Przedsiębiorcy czekają zniecierpliwieni i wkurzeni na pieniądze z Funduszu Odbudowy Unii Europejskiej. Po zapowiedziach weta przez premiera, oni zapowiadają desperacki strajk na święta. Ludzie ci nie mają nic do stracenia, bo przez decyzje administracyjne tracą dobytek całego życia. Podobnie stanie się z tymi, co korzystają z 500 plus. Dzisiaj świadczenie jest wypłacane: a co się stanie kiedy na nie, nie będzie pieniędzy w budżecie w ogóle? Nawet elektorat PiS zaczyna zauważać, że coś tu nie gra, a za chwile wejdzie jako sopran do chóru potępiających swój własny rząd. Powód? Brak kasy na realizację świadczenia lub wzrost cen i nierewaloryzowanie owego świadczenia. Jakkolwiek by sytuacja się nie rozwinęła i tak w nich uderzy.
Rada dla opozycji. Może ktoś z opozycji pójdzie po rozum do głowy i zacznie wzmacniać ruchy odśrodkowe w PiS. Skoro Pan Ardanowski i Kołakowski chcą odejść, to powinni wszyscy mówić jednym chórem na opozycji, że to prawdziwi patrioci i bohaterzy narodowi, a pod stołem zaoferować okręgi biorące do senatu lub takie miejsca na liście do sejmu, byleby transferować na rzecz opozycji kolejnych posłów. Przypominam, że taki zabieg to również wzmocnienie wizerunkowe poszczególnych liderów politycznych i ich sprawczości. Władza dzisiaj to gorący kartofel, ale nie bądźmy cynikami, bo Polska potrzebuje autentycznego przywództwa, a nie degrengolady, propagandy i kiepskiego marketingu politycznego.

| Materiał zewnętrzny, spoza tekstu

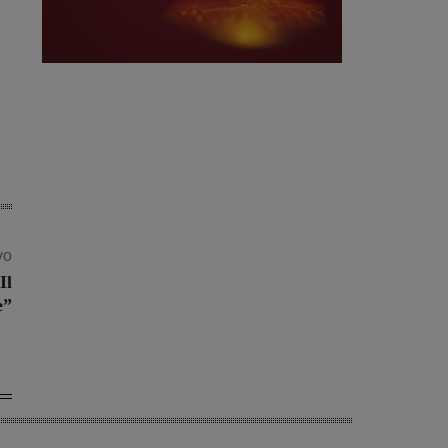
vo
Il
e”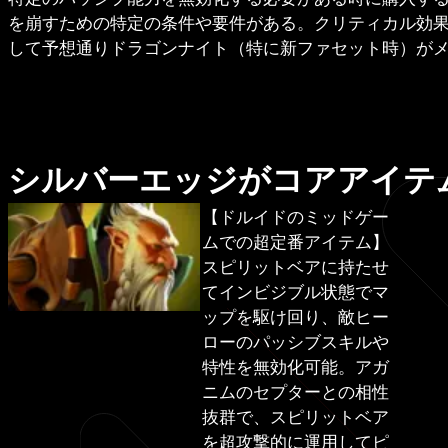
を崩すための特定の条件や要件がある。クリティカル効
して予想通りドラゴンナイト（特に新ファセット時）が
シルバーエッジがコアアイテ
【ドルイドのミッドゲー
ムでの超定番アイテム】
スピリットベアに持たせ
てインビジブル状態でマ
ップを駆け回り、敵ヒー
ローのパッシブスキルや
特性を無効化可能。アガ
ニムのセプターとの相性
抜群で、スピリットベア
を超攻撃的に運用してピ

Uważam, że wybory odbędą się wcześniej, ale tylko mądrości przywódców partii opozycyjnych zależy jak wcześnie. Wbrew pozorom klub PiS nie jest już monolitem. Jest dużo posłów, którzy zaczynają wątpić w przywództwo Jarosława Kaczyńskiego. Donald Tusk potrafił skutecznie transferować do Platformy Obywatelskiej posłów takich jak: Antoni Mężydło, Paweł Zalewski, czy Joannę Kluzik-Rostkowską. Magnetyzm przywódczy to też wykorzystanie sytuacji. Teraz jest idealna, podejrzewam że lepszej nie będzie.